You will notice that progress bars (not shown)inform you that file information is being obtained and that downloads are taking place. As files are downloaded, they are placed into a local cache in ${HOME}/.esgf (the location is configurable) in a directory structure that mirrors that of the remote storage. For future analysis which uses these datasets, intake-esgf will first check this cache to see if a file already exists and use it instead of re-downloading. Then it returns a dictionary whose keys are by default the minimal set of facets to uniquely describe a dataset in the current search.

Now that we have downloaded/accessed the data and loaded it into memory, we can look at the keys of the resulting dictionary.

print(dsd.keys())

dict_keys(['pr', 'tas', 'gpp'])

By default the keys are populated using the different facet values in the dictionary. However, you have a lot of control on the form that they take. During the download process, you may have also noticed that a progress bar informed you that we were adding cell measures. We add cell measures automatically to your datasets by looking at the attributes to determine what is needed.

Plots¶

fig, axs = plt.subplots(figsize=(6, 12), nrows=3)

# temperature
ds = dsd["tas"]["tas"].mean(dim="time") - 273.15  # to [C]
ds.plot(ax=axs[0], cmap="bwr", vmin=-40, vmax=40, cbar_kwargs={"label": "tas [C]"})

# precipitation
ds = dsd["pr"]["pr"].mean(dim="time") * 86400 / 999.8 * 1000  # to [mm d-1]
ds.plot(ax=axs[1], cmap="Blues", vmax=10, cbar_kwargs={"label": "pr [mm d-1]"})

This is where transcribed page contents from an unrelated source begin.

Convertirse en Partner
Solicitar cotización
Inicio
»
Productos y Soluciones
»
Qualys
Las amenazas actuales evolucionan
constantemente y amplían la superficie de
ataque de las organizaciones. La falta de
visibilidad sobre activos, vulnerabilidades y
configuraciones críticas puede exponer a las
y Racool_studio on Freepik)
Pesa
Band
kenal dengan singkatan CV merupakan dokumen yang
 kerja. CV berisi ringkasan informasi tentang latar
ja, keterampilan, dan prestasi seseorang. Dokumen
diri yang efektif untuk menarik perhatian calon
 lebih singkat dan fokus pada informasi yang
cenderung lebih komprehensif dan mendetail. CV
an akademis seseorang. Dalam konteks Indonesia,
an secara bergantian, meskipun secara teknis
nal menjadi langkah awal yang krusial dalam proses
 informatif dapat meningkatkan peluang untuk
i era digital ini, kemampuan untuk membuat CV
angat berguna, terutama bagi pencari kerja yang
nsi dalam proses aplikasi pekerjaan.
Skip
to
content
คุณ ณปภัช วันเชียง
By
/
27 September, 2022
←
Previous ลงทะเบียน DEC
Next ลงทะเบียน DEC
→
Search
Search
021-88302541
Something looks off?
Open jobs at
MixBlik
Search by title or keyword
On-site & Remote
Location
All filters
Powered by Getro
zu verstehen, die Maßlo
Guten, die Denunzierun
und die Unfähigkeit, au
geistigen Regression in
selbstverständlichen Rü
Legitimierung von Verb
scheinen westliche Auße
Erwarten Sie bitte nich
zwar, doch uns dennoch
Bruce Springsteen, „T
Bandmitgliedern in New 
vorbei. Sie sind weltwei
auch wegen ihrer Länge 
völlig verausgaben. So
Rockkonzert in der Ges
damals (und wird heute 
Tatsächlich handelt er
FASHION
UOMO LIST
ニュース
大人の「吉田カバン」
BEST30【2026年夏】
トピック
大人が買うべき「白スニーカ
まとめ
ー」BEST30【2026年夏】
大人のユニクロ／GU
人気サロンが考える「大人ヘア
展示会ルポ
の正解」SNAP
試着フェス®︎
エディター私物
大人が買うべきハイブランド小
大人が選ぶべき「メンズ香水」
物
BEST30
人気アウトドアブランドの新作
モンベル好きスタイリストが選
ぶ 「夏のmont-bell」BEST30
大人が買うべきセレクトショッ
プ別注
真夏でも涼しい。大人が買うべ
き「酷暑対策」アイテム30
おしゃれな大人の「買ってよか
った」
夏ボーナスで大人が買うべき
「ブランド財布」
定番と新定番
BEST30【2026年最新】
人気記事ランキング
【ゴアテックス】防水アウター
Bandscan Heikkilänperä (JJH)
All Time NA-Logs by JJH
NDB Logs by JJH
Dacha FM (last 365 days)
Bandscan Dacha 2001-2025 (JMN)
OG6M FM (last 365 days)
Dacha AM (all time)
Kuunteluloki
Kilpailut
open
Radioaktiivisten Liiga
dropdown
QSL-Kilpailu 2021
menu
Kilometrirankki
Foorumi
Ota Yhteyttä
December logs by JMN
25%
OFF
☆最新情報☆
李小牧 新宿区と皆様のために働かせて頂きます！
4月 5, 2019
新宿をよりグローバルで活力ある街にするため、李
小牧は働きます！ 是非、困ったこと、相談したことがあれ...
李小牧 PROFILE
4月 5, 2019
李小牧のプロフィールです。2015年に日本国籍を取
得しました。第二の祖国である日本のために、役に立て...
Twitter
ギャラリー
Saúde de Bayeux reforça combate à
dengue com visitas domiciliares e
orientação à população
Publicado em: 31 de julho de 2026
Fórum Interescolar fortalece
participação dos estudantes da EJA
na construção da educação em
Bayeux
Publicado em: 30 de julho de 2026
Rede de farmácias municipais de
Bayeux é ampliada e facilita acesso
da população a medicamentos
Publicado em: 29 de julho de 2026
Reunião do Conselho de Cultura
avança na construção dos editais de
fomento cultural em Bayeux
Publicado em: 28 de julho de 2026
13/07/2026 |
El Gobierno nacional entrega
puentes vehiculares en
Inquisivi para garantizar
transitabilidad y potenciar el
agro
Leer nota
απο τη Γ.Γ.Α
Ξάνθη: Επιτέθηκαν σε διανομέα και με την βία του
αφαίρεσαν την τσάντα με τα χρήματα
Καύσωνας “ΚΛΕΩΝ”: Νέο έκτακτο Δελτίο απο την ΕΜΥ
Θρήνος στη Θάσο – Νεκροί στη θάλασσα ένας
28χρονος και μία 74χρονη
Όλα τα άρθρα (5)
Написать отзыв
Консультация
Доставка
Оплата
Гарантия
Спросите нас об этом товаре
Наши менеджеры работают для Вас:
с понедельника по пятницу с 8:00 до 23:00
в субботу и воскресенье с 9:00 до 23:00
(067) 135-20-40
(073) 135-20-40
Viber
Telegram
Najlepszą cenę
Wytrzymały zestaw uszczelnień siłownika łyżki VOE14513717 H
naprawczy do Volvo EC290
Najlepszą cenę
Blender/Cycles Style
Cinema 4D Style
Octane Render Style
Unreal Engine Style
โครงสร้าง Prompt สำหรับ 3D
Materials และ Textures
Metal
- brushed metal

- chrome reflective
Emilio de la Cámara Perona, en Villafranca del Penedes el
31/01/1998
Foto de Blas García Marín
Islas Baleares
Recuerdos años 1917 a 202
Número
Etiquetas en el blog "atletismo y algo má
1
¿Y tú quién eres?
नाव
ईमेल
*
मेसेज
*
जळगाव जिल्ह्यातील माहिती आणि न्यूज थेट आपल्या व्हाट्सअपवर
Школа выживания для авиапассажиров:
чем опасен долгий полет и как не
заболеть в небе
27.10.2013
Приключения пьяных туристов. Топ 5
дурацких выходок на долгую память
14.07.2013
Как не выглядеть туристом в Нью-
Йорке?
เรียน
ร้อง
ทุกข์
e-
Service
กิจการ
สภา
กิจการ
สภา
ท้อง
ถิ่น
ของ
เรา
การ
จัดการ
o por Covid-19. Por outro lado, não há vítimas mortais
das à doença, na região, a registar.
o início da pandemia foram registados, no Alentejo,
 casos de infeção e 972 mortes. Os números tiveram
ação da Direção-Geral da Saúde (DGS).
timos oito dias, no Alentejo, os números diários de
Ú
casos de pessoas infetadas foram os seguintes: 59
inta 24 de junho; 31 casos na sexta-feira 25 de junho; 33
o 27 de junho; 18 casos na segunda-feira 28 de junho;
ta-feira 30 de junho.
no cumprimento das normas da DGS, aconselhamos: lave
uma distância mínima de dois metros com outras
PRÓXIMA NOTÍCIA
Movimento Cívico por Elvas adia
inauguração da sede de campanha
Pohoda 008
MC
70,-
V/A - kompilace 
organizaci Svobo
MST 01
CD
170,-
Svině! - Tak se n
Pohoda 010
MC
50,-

# gross primary productivty
ds = dsd["gpp"]["gpp"].mean(dim="time") * 86400 * 1000  # to [g m-2 d-1]
ds.plot(ax=axs[2], cmap="Greens", cbar_kwargs={"label": "gpp [g m-2 d-1]"})
plt.tight_layout()

Summary¶

intake-esgf becomes the way that you download or locate data as well as load it into memory. It is a full specification of what your analysis is about and makes your script portable to other machines or even in use with serverside computing. We are actively developing this codebase. Let us know what other features you would like to see.